TASK INSTRUCTIONS: Once you find the line with "фебруар 2015" in the entries below, print it and each line after it up to and including the line with "MASTER I LIVELLO", exactly, without pictures.

Transcribed page contents
::::
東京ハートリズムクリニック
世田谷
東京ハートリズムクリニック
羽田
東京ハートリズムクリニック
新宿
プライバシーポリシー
::::
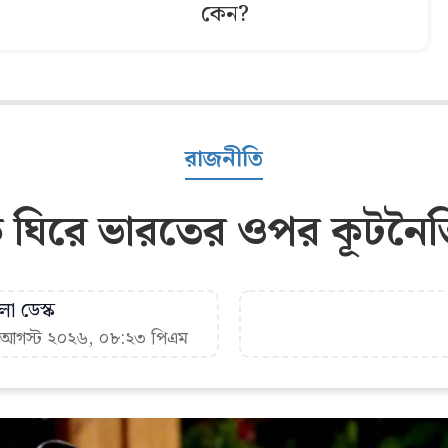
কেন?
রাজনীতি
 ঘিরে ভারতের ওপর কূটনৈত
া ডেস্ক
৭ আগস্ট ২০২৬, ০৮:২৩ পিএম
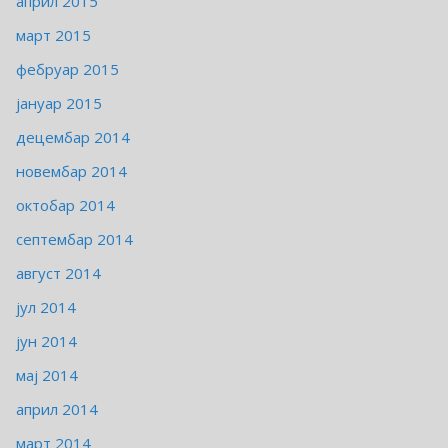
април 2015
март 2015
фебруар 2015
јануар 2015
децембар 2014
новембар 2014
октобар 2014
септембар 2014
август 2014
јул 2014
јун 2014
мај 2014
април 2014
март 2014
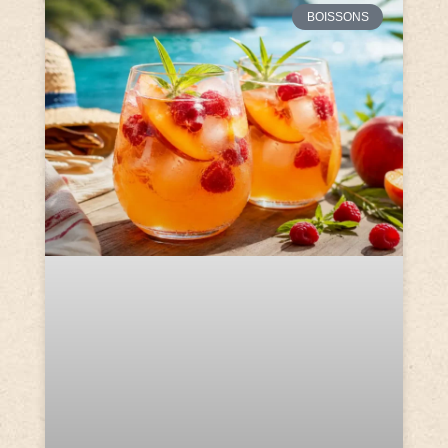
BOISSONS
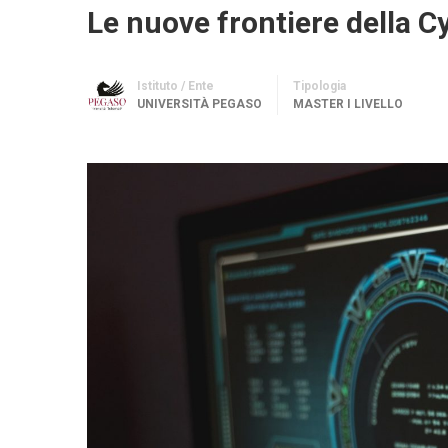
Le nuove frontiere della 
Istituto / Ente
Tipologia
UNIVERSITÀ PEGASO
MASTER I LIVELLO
::::
ANSWER AREA:
фебруар 2015
јануар 2015
децембар 2014
новембар 2014
октобар 2014
септембар 2014
август 2014
јул 2014
јун 2014
мај 2014
април 2014
март 2014
BOISSONS
Le nuove frontiere della 
Istituto / Ente
Tipologia
UNIVERSITÀ PEGASO
MASTER I LIVELLO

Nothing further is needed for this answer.